Powerful multi-marker association tests: unifying genomic distance-based regression and logistic regression



To detect genetic association with common and complex diseases, many statistical tests have been proposed for candidate gene or genome-wide association studies with the case-control design. Due to linkage disequilibrium (LD), multi-marker association tests can gain power over single-marker tests with a Bonferroni multiple testing adjustment. Among many existing multi-marker association tests, most target to detect only one of many possible aspects in distributional differences between the genotypes of cases and controls, such as allele frequency differences, while a few new ones aim to target two or three aspects, all of which can be implemented in logistic regression. In contrast to logistic regression, a genomic distance-based regression (GDBR) approach aims to detect some high-order genotypic differences between cases and controls. A recent study has confirmed the high power of GDBR tests.
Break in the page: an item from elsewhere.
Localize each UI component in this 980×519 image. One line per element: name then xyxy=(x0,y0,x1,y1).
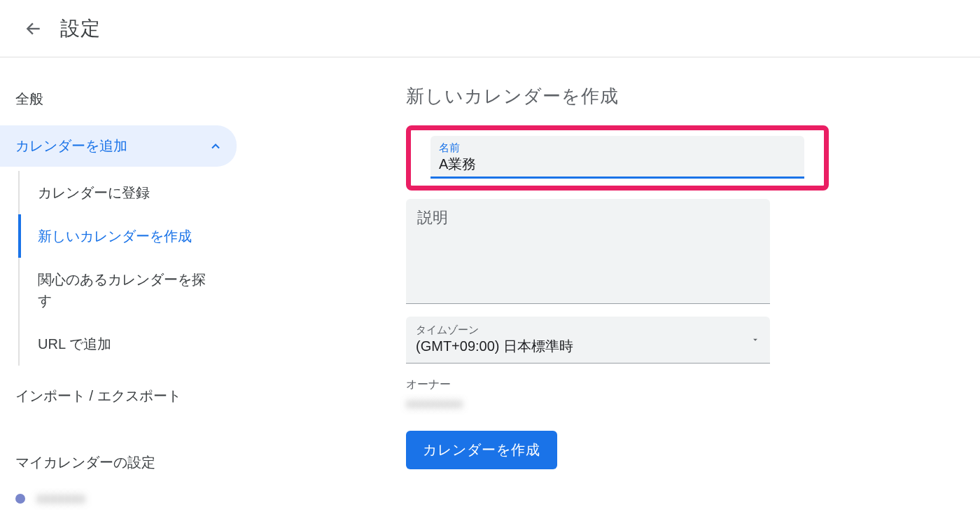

At this moment, the popular logistic regression and the emerging GDBR approaches are completely unrelated; for example, one has to choose between the two. In this article, we reformulate GDBR as logistic regression, opening a venue to constructing other powerful tests while overcoming some limitations of GDBR. For example, asymptotic distributions can replace time-consuming permutations for deriving P-values and covariates, including gene-gene interactions, can be easily incorporated. Importantly, this reformulation facilitates combining GDBR with other existing methods in a unified framework of logistic regression. In particular, we show that Fisher's P-value combining method can boost statistical power by incorporating information from allele frequencies, Hardy–Weinberg disequilibrium, LD patterns, and other higher-order interactions among multi-markers as captured by GDBR. Genet. Epidemiol. 34:680–688, 2010. © 2010 Wiley-Liss, Inc.